積載量・使い勝手を比較|現場で差が出るポイント
荷室サイズの比較
軽貨物での実用性を左右するのが、荷室のサイズと使い勝手です。
- ハイゼットカーゴ / エブリイ:後部座席を折り畳むと荷室長は約1,840mm。段ボール箱なら縦置きで最大約20〜25個程度の積載が可能(荷物の種類による)

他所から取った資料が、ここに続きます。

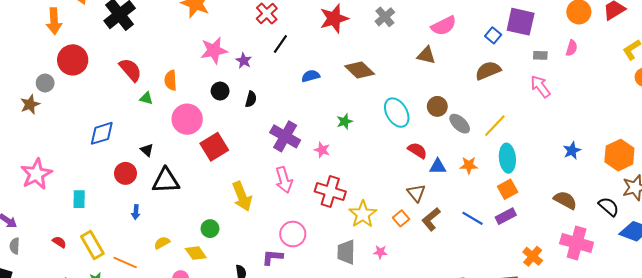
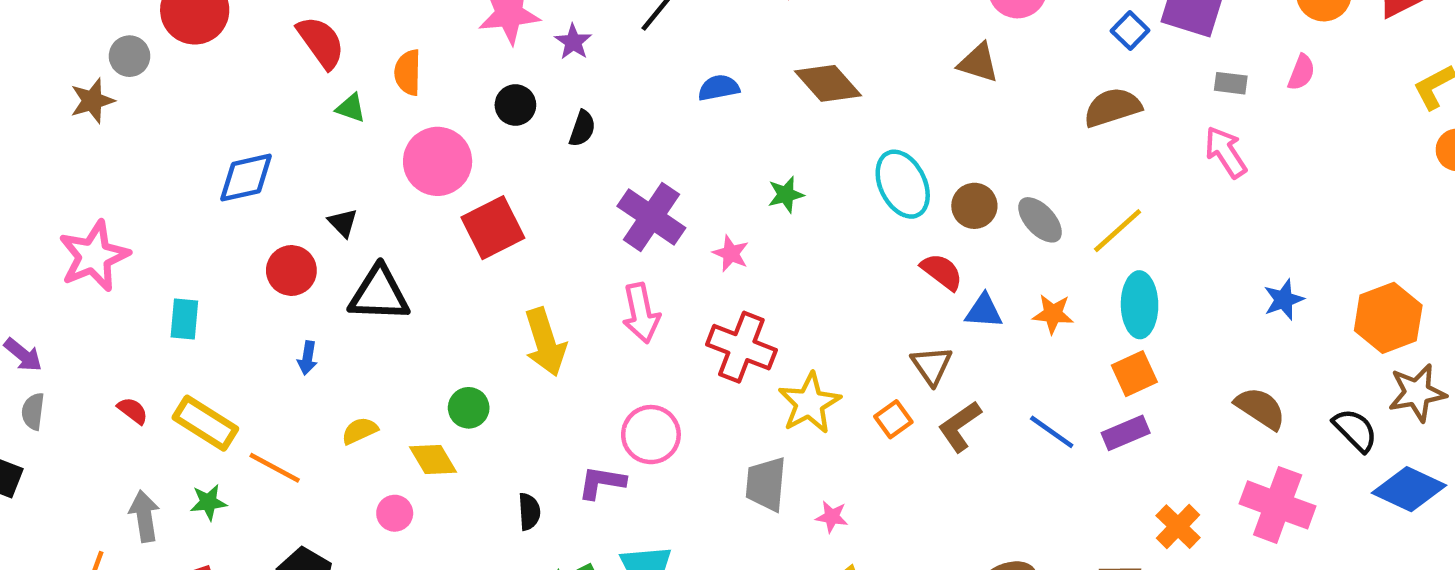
brown circle: (437, 106) -> (974, 206), moved
yellow rectangle: (92, 245) -> (205, 423), turned -32
pink star: (380, 252) -> (832, 517), moved

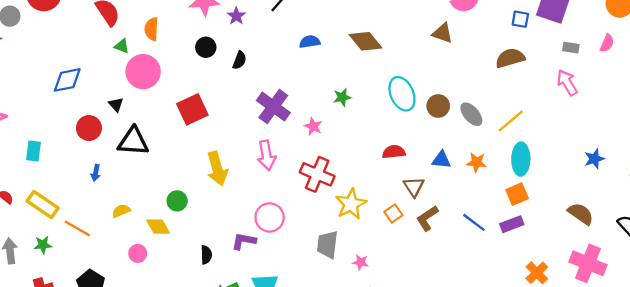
blue square: (1130, 31) -> (520, 19), turned -36
pink circle: (438, 161) -> (143, 72), moved
red semicircle: (942, 272) -> (394, 152), moved, turned -45

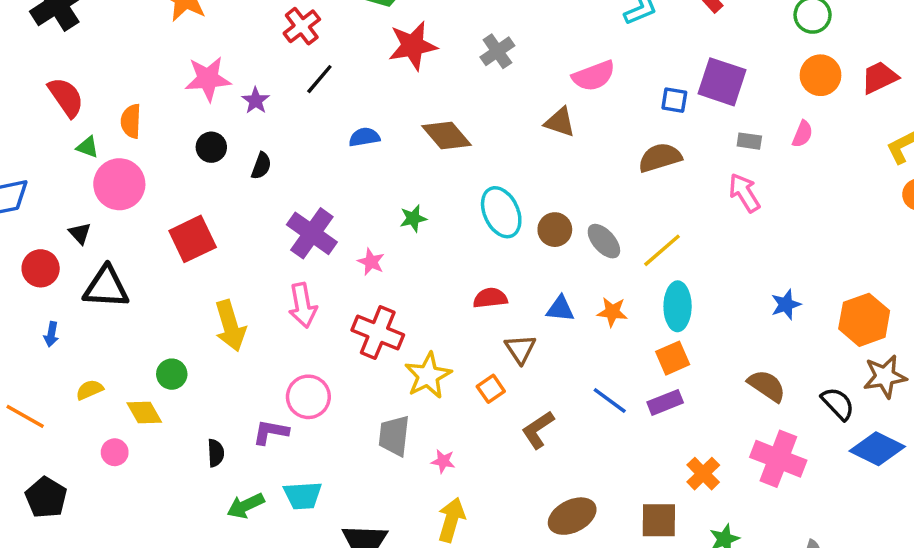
brown L-shape: (427, 218) -> (538, 430), moved

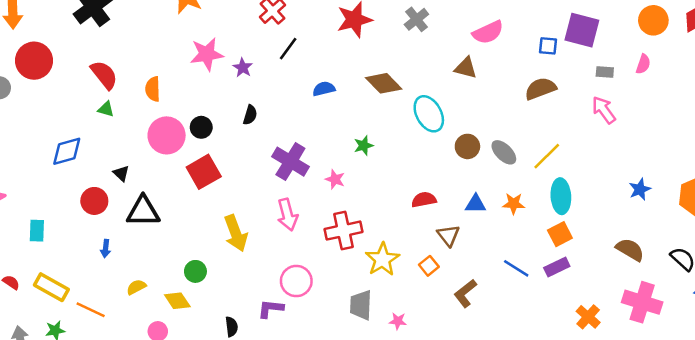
green triangle: (87, 147) -> (106, 109), moved
black circle: (211, 147) -> (201, 127), moved
pink circle: (119, 184) -> (167, 135), moved
cyan ellipse: (501, 212) -> (429, 114), moved
red cross: (378, 332) -> (344, 231), turned -30

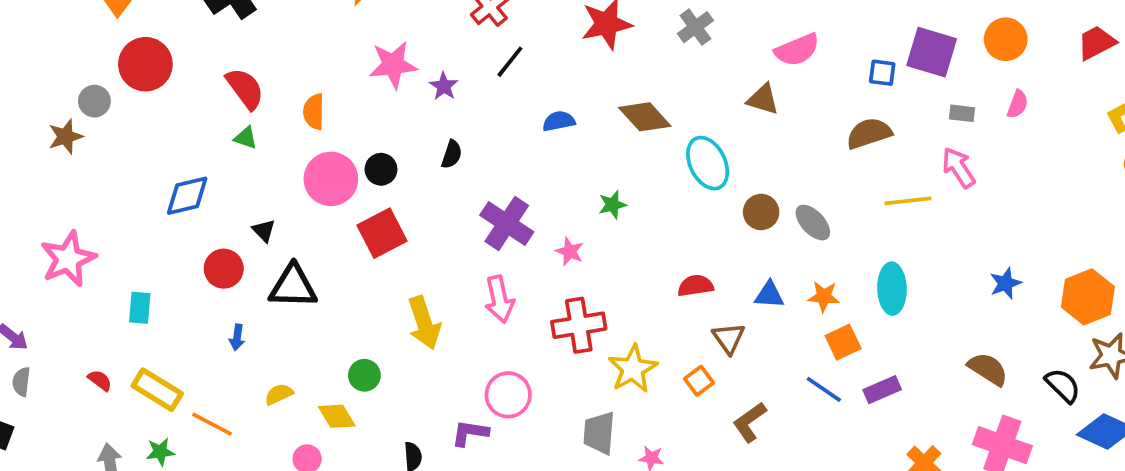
orange circle: (653, 20) -> (1006, 39), moved
yellow line: (547, 156) -> (908, 201), moved, turned 36
orange square: (560, 234) -> (843, 342), moved

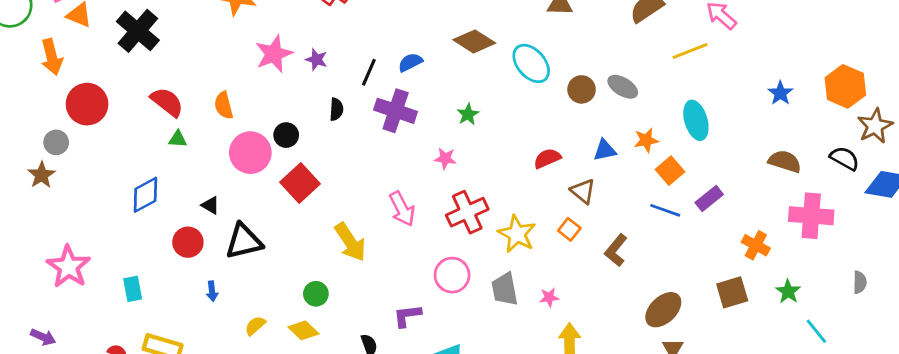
black line: (510, 62) -> (369, 72), moved
purple cross: (507, 223) -> (396, 111), moved
pink circle: (508, 395) -> (452, 275), moved

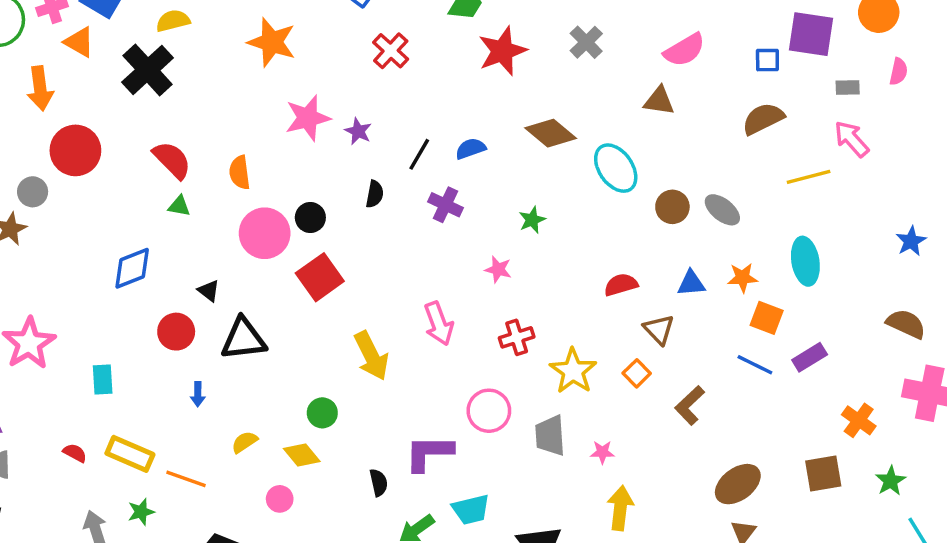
purple cross: (396, 111) -> (446, 205), size x0.7
orange square: (670, 171) -> (767, 318), turned -36
red cross: (467, 212) -> (517, 337), size x0.7
purple L-shape: (407, 316) -> (429, 453), size x1.4

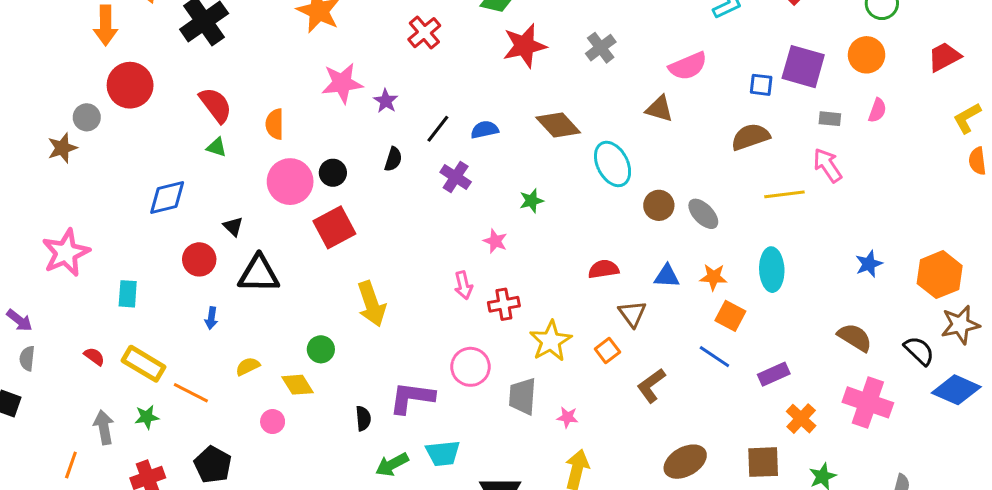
pink arrow: (439, 324) -> (463, 285), moved, size x0.7
purple rectangle: (810, 357) -> (774, 374), moved

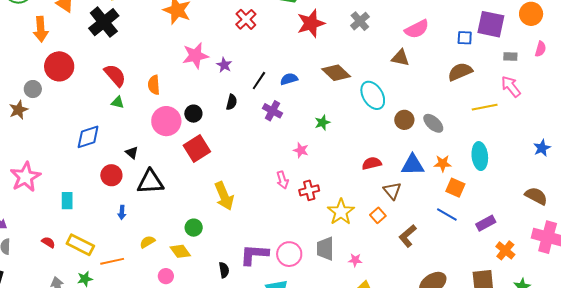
blue triangle: (667, 276) -> (413, 165), size x1.4
pink circle: (470, 367) -> (289, 254), moved
orange line: (191, 393) -> (112, 261), turned -35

- N-VAN:助手席を格納することで荷室長が約2,105mmまで拡大。1,200mm×800mmのパレットサイズの荷物も対応しやすい
乗り降りのしやすさ
1日に何十件も配達する軽貨物ドライバーにとって、乗り降りの頻度と体への負担は重要です。エブリイとハイゼットカーゴは低床設計で乗り降りしやすい一方、N-VANは着座位置がやや高めです。個人の体格や好みによって合う・合わないがあるため、試乗での確認を強くおすすめします。
新車 vs 中古車 どちらを選ぶ?
開業時のコストを抑えたい場合は中古車が有力な選択肢です。
- 中古車のメリット:初期費用を大幅に削減(相場:30〜100万円程度)
- 中古車のデメリット:走行距離・整備状態の確認が必要、保証が少ない場合がある
- 新車のメリット:最新の安全装備・メーカー保証あり、修理リスクが低い
- 新車のデメリット:初期費用が高い(120〜170万円程度)
予算に余裕がある場合は新車、まず低コストで始めたい場合は走行距離10万km以内の中古車を狙うのが一般的な考え方です。
まとめ|あなたに合う軽バンの選び方
3車種の特徴を整理すると、以下のように選ぶのがおすすめです。
- 🚐 コスト重視・初めての開業 → ハイゼットカーゴ
- 🚐 信頼性・パワー重視 → エブリイ(ターボ)
- 🚐 荷室の広さ・安全装備重視 → N-VAN
いずれの車種も、黒ナンバー登録が可能で軽貨物運送に適しています。最終的には実際にディーラーで試乗し、自分の配送スタイルに合うかどうか確かめることが大切です。車両選びは開業後の収益にも直結しますので、焦らず慎重に選びましょう。
※本記事の価格・スペックは2025年4月時点の情報をもとにしています。最新情報は各メーカー公式サイトまたは販売店でご確認ください。